Definitions vary across vendors when stewardship is applied to data, identity, or AI agent operations, so the term should be treated as a governance model rather than a product feature. For NHI programs, the most common misunderstanding is assuming local ownership alone is enough, which occurs when teams are trusted to manage credentials without shared policy, review, or revocation requirements.
Examples and Use Cases
Implementing federated stewardship rigorously often introduces coordination overhead, requiring organisations to balance local speed against consistent enterprise control.
- A platform team owns cloud service-account lifecycle decisions, but follows enterprise rules for secret rotation, logging, and offboarding.
- A data engineering group can classify and approve access to a pipeline’s datasets, while security enforces common retention and audit requirements.
- An AI product team manages its own agent credentials and tool permissions, but must use central standards for approval, monitoring, and rollback.
- A business unit administers third-party API integrations, yet every token and certificate must be inventoried under one enterprise review process.
This model is especially useful in organisations with many autonomous squads, where a single central team would become a bottleneck. It supports practical implementation of governance frameworks such as the NIST Cybersecurity Framework 2.0 by distributing operational responsibility while preserving policy consistency. For NHI-specific context, the Ultimate Guide to NHIs shows why visibility, rotation, and offboarding cannot rely on informal team habits alone.
- Federated access review boards approve exceptions for high-risk service accounts.
- Local owners execute credential rotation, but central governance validates evidence and cadence.
- Teams maintain their own inventories, while the enterprise requires a shared minimum metadata standard.

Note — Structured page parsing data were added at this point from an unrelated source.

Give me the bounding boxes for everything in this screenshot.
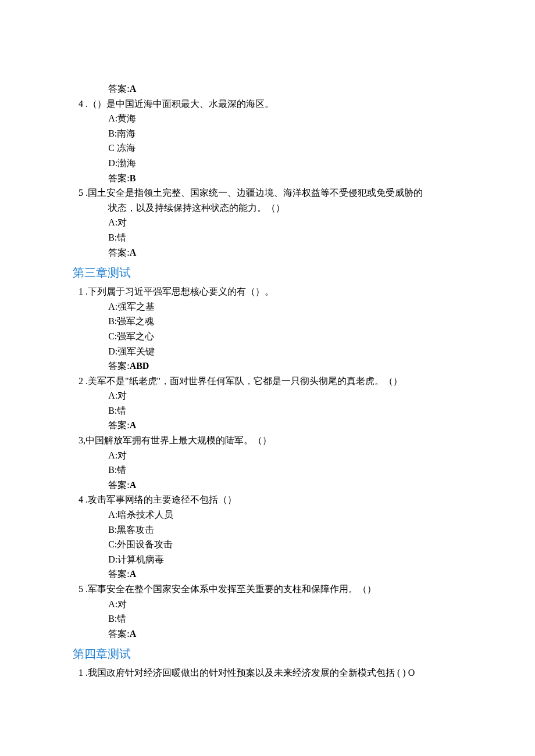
question: 1 .我国政府针对经济回暖做出的针对性预案以及未来经济发展的全新模式包括 ( )… bbox=[79, 665, 471, 680]
question-stem: 3,中国解放军拥有世界上最大规模的陆军。（） bbox=[94, 433, 471, 448]
answer-value: A bbox=[130, 248, 137, 257]
answer-value: A bbox=[130, 569, 137, 579]
answer-label: 答案: bbox=[108, 480, 129, 490]
option: A:对 bbox=[108, 448, 471, 463]
question: 2 .美军不是"纸老虎"，面对世界任何军队，它都是一只彻头彻尾的真老虎。（） A… bbox=[79, 374, 471, 433]
question: 4 .攻击军事网络的主要途径不包括（） A:暗杀技术人员 B:黑客攻击 C:外围… bbox=[79, 492, 471, 582]
question-number: 5 bbox=[79, 188, 83, 198]
question-stem: 2 .美军不是"纸老虎"，面对世界任何军队，它都是一只彻头彻尾的真老虎。（） bbox=[94, 374, 471, 389]
answer-line: 答案:A bbox=[79, 567, 471, 582]
option: C 冻海 bbox=[108, 141, 471, 156]
option: A:对 bbox=[108, 597, 471, 612]
option: B:强军之魂 bbox=[108, 314, 471, 329]
question-text: .美军不是"纸老虎"，面对世界任何军队，它都是一只彻头彻尾的真老虎。（） bbox=[85, 376, 402, 386]
options: A:对 B:错 bbox=[79, 388, 471, 418]
answer-label: 答案: bbox=[108, 569, 129, 579]
answer-line: 答案:B bbox=[79, 171, 471, 186]
section-title: 第四章测试 bbox=[73, 644, 471, 663]
question-number: 2 bbox=[79, 376, 83, 386]
answer-value: A bbox=[130, 629, 137, 639]
answer-line: 答案:A bbox=[79, 245, 471, 260]
question-stem: 4 .攻击军事网络的主要途径不包括（） bbox=[94, 492, 471, 507]
question-text: .下列属于习近平强军思想核心要义的有（）。 bbox=[85, 286, 274, 296]
option: C:外围设备攻击 bbox=[108, 537, 471, 552]
answer-value: ABD bbox=[130, 361, 149, 371]
option: D:渤海 bbox=[108, 156, 471, 171]
option: B:南海 bbox=[108, 126, 471, 141]
option: A:暗杀技术人员 bbox=[108, 507, 471, 522]
answer-value: A bbox=[130, 480, 137, 490]
question-text: 中国解放军拥有世界上最大规模的陆军。（） bbox=[85, 435, 272, 445]
question-number: 3, bbox=[79, 435, 85, 445]
question-text: .攻击军事网络的主要途径不包括（） bbox=[85, 495, 237, 504]
question-text: .国土安全是指领土完整、国家统一、边疆边境、海洋权益等不受侵犯或免受威胁的 bbox=[85, 188, 423, 198]
options: A:对 B:错 bbox=[79, 215, 471, 245]
option: A:对 bbox=[108, 388, 471, 403]
answer-line: 答案:A bbox=[79, 478, 471, 493]
document-page: 答案:A 4 .（）是中国近海中面积最大、水最深的海区。 A:黄海 B:南海 C… bbox=[0, 0, 535, 739]
question-number: 1 bbox=[79, 668, 83, 678]
question: 4 .（）是中国近海中面积最大、水最深的海区。 A:黄海 B:南海 C 冻海 D… bbox=[79, 96, 471, 186]
option: B:错 bbox=[108, 403, 471, 418]
option: A:黄海 bbox=[108, 111, 471, 126]
answer-label: 答案: bbox=[108, 248, 129, 257]
options: A:黄海 B:南海 C 冻海 D:渤海 bbox=[79, 111, 471, 170]
options: A:对 B:错 bbox=[79, 448, 471, 478]
question: 5 .国土安全是指领土完整、国家统一、边疆边境、海洋权益等不受侵犯或免受威胁的 … bbox=[79, 185, 471, 260]
answer-label: 答案: bbox=[108, 84, 129, 94]
option: C:强军之心 bbox=[108, 329, 471, 344]
answer-label: 答案: bbox=[108, 173, 129, 183]
options: A:对 B:错 bbox=[79, 597, 471, 626]
answer-line: 答案:A bbox=[79, 81, 471, 96]
answer-value: A bbox=[130, 420, 137, 430]
answer-label: 答案: bbox=[108, 629, 129, 639]
question-stem: 1 .下列属于习近平强军思想核心要义的有（）。 bbox=[94, 284, 471, 299]
question-stem-cont: 状态，以及持续保持这种状态的能力。（） bbox=[79, 200, 471, 216]
answer-line: 答案:ABD bbox=[79, 359, 471, 374]
question-number: 4 bbox=[79, 495, 83, 504]
option: D:计算机病毒 bbox=[108, 552, 471, 567]
question-stem: 4 .（）是中国近海中面积最大、水最深的海区。 bbox=[94, 96, 471, 112]
answer-line: 答案:A bbox=[79, 418, 471, 433]
option: B:错 bbox=[108, 463, 471, 478]
question-text: .（）是中国近海中面积最大、水最深的海区。 bbox=[85, 99, 274, 109]
question-text: .军事安全在整个国家安全体系中发挥至关重要的支柱和保障作用。（） bbox=[85, 584, 376, 594]
option: D:强军关键 bbox=[108, 344, 471, 359]
question-stem: 1 .我国政府针对经济回暖做出的针对性预案以及未来经济发展的全新模式包括 ( )… bbox=[94, 665, 471, 680]
option: B:错 bbox=[108, 611, 471, 626]
answer-label: 答案: bbox=[108, 420, 129, 430]
question-number: 4 bbox=[79, 99, 83, 109]
option: A:对 bbox=[108, 215, 471, 230]
question: 5 .军事安全在整个国家安全体系中发挥至关重要的支柱和保障作用。（） A:对 B… bbox=[79, 582, 471, 641]
section-title: 第三章测试 bbox=[73, 263, 471, 282]
answer-value: B bbox=[130, 173, 136, 183]
question: 1 .下列属于习近平强军思想核心要义的有（）。 A:强军之基 B:强军之魂 C:… bbox=[79, 284, 471, 374]
options: A:强军之基 B:强军之魂 C:强军之心 D:强军关键 bbox=[79, 299, 471, 359]
question-number: 1 bbox=[79, 286, 83, 296]
options: A:暗杀技术人员 B:黑客攻击 C:外围设备攻击 D:计算机病毒 bbox=[79, 507, 471, 567]
option: B:黑客攻击 bbox=[108, 522, 471, 538]
option: A:强军之基 bbox=[108, 299, 471, 314]
answer-value: A bbox=[130, 84, 137, 94]
question-stem: 5 .军事安全在整个国家安全体系中发挥至关重要的支柱和保障作用。（） bbox=[94, 582, 471, 597]
question: 3,中国解放军拥有世界上最大规模的陆军。（） A:对 B:错 答案:A bbox=[79, 433, 471, 492]
question-text: .我国政府针对经济回暖做出的针对性预案以及未来经济发展的全新模式包括 ( ) O bbox=[85, 668, 415, 678]
question-stem: 5 .国土安全是指领土完整、国家统一、边疆边境、海洋权益等不受侵犯或免受威胁的 bbox=[94, 185, 471, 200]
answer-label: 答案: bbox=[108, 361, 129, 371]
question-number: 5 bbox=[79, 584, 83, 594]
option: B:错 bbox=[108, 230, 471, 245]
answer-line: 答案:A bbox=[79, 626, 471, 642]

Why It Matters in NHI Security
Federated stewardship matters because NHI risk rarely stays inside one team boundary. The strongest local practice still fails if the enterprise cannot answer who owns a credential, who approved it, when it was last rotated, or how it will be revoked during an incident. NHI Mgmt Group reports that only 5.7% of organisations have full visibility into their service accounts, which makes distributed ownership dangerous unless it is backed by shared governance and audit-ready process.
That lack of visibility is not abstract. The Ultimate Guide to NHIs also notes that 97% of NHIs carry excessive privileges and 79% of organisations have experienced secrets leaks, with 77% of those incidents causing tangible damage. A federated model helps reduce those outcomes only when stewardship is paired with enforced standards for least privilege, review cadence, and ownership transfer. In Zero Trust programs, this becomes essential because identity decisions must be explainable across every domain and team.
Organisations typically encounter the consequences only after a compromised service account, failed audit, or stalled incident response reveals that ownership was distributed but accountability was not.
Standards & Framework Alignment
This section maps relevant standards and security frameworks to the operational risks and controls described in this guidance.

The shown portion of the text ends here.